Speaking of which, I was in a meeting this morning discussing exchanges of confidential information where the phrase "drop our shorts" was used. I have to say I like that better than "open the kimono," but all the same I'd rather just talk about "skeletons in the closet."

Monday, May 15, 2006

Phone Records

I've been following this story about the big telcos turning over call detail records to the NSA with some interest. In the late 90's, when I was general counsel for Cellular One of San Francisco, one responsibility of my department was subpoena compliance, and we faced the same type of question every day.

We received all sorts of subpoenas, civil and criminal, from myriad agencies and private attorneys, seeking everything from invoices to wiretaps. Sorting out what could be provided in response to what kind of process (simple private subpoena to court order) was a daunting task: Different agencies have different rights, and circumstances matter, too. We would sometimes provide records in advance of a warrant or order when a kidnapping was underway, for example.

To make our way through this maze of regulations, we had a thick guidebook, regularly updated, that spelled out exactly what could be done in virtually any set of circumstances. Every telco of any size has a guidebook like this - ours could trace its origins to AT&T's guidebook. Received a warrant by fax from the DEA? ATF is calling saying they've got a subpoena? Santa Clara County Public Defender wants phone records? The procedures were all spelled out, along with the accompanying citations to statute, and my folks who dealt with this stuff on a daily basis were very good at sorting through it. They had great relationships with their counterparts in law enforcement and would only come to me when a very difficult or high-profile call needed to be made.

Of these, the hardest calls to make were those involving exigent circumstances - do you believe what law enforcement is telling you about the circumstances and the reasons they need the information now (rather than after they've provided a warrant), and do you believe they will get you a warrant after the fact? But these questions were measured in minutes or hours - getting a warrant is not difficult or time-consuming where the facts justify it.
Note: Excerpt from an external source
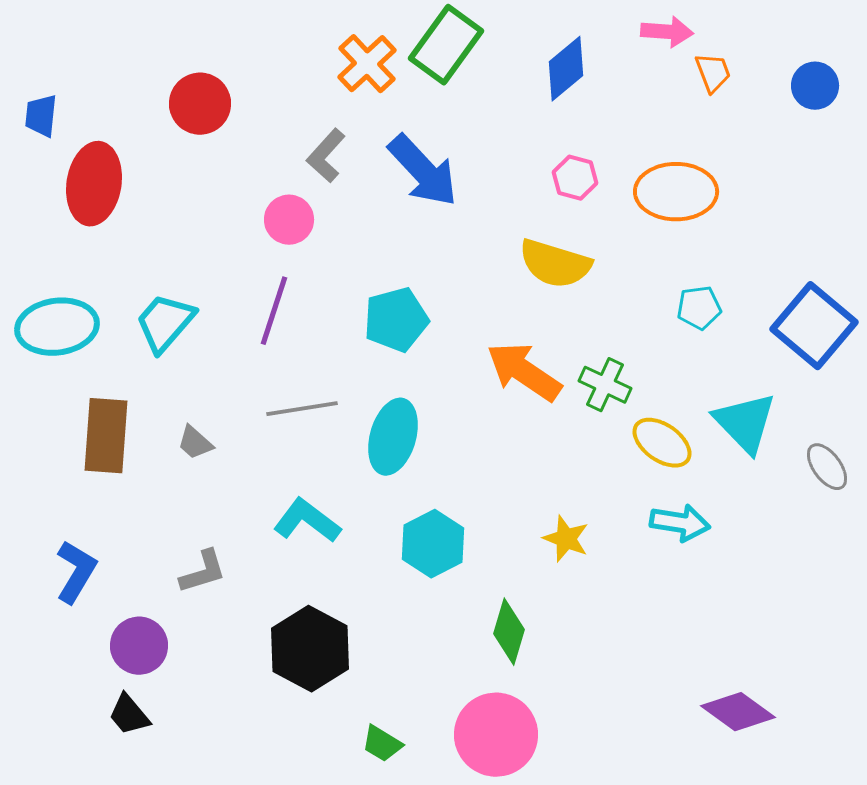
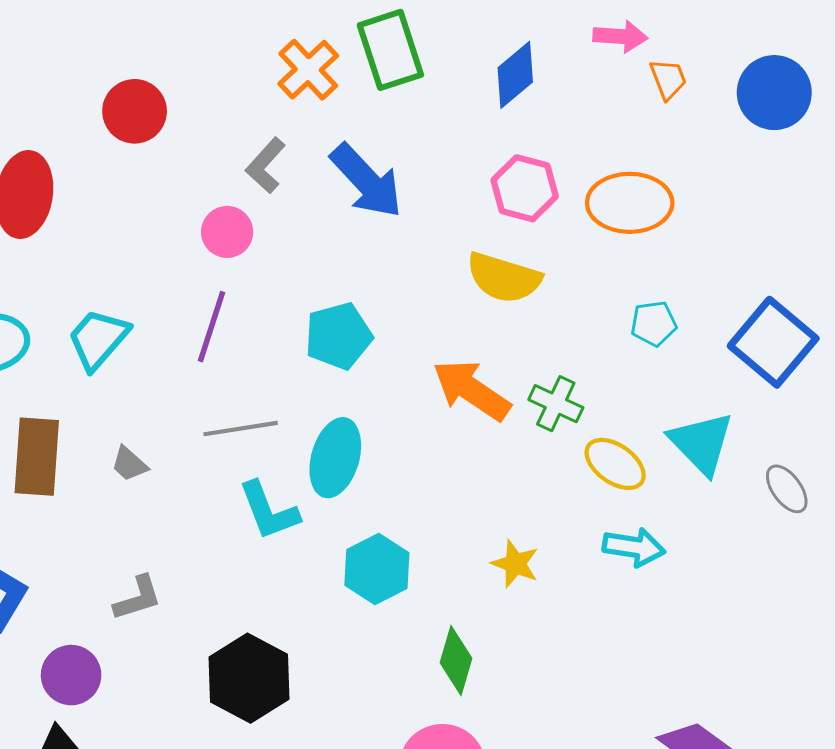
green rectangle: (446, 45) -> (390, 50), turned -54
blue circle: (815, 86) -> (774, 93), size x1.5
pink hexagon: (575, 178) -> (525, 188), size x1.4
cyan L-shape: (307, 521) -> (269, 511), moved, turned -148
The current furor over the records turned over to the NSA falls under the much easier category - law enforcement bullying their way to records they may not be entitled to. You see, despite the complexity of so many agencies being subject to different rules about what can and cannot be provided, there is a simple fallback answer when the request falls in a grey zone - "I'd be happy to comply with your request as soon as you give me a warrant (or court order, for wiretaps)." The beauty of this answer is how much ground it covers. It insulates your company from liability for providing records illegally, and if for some reason you are wrong in asking for the warrant, you get a quick education from law enforcement counsel, who will point you to the exact regulation that provides for access without a warrant. Most of the time, they'll grumble and then go get a warrant or order. Sometimes they just go away, as the NSA ultimately did after being rebuffed by Qwest.
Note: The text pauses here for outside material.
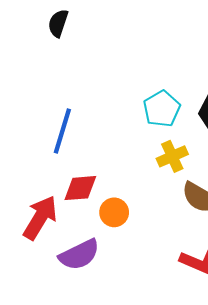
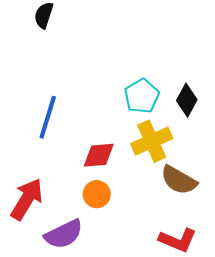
yellow cross: (172, 156) -> (152, 141), size x1.4
red diamond: (80, 188) -> (99, 155), moved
In my view, Qwest did the obvious thing in response to the NSA's request. The surprising thing is that AT&T, Verizon and BellSouth rolled over and gave the NSA these records when the simple expedient of insisting on a court order existed.

Friday, May 05, 2006

Dread Not

Fascinating study making news today - it seems that feelings of dread are, in rough terms, a kind of pain, and a fair number of people will engage in irrational behavior to alleviate this pain. The experiment itself is sinister: Subjects are told they are going to get an electric shock, and if they wait longer the shock will be less painful. Apparently a decent number of subjects dread the prospect of a shock so much that they are willing to take a more painful shock now in exchange for eliminating the dread of the shock occuring later.
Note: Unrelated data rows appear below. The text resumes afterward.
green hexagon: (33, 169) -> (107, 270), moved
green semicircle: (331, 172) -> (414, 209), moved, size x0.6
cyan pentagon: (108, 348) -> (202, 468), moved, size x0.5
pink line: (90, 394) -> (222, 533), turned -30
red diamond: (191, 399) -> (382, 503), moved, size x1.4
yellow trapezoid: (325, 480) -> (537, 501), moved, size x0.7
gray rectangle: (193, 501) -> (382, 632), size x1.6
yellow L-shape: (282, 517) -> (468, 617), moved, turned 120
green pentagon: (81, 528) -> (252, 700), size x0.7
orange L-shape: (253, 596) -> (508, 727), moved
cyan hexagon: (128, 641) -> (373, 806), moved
Like most people faced with an unpleasant task, I'd rather get it over with sooner rather than later. Of course, that may have less to do with dread than with the fact that in the real world the pain/unpleasantness is almost always greater the longer one waits to face it. I'm fascinated that, at least for some people, getting rid of the dread as quickly as possible is worth taking more (physical) pain.

Does this translate to decision-making in business? In cases like Enron or WorldCom hope (or hubris, or crookedness) led businesses and their leaders to delay taking the pain until it is too late and the negative impacts had mushroomed. But what about those businesses that ruthlessly weed out uncertainty, say, at the expense of promising new initiatives or technologies with uncertain paybacks or markets? Is this efficiency, or is uncertainty the corporate version of dread?

Monday, May 01, 2006

Merger-Hostile CEO

Surprising news this morning that Autostrade's CEO, Vito Gamberale, is now opposing the company's acquisition by Spain's Abertis. Surprising not only because you simply don't expect to see such things in any merger, let alone one where the target sells for over $10 billion, but also because Gamberale was publicly touting the deal last week.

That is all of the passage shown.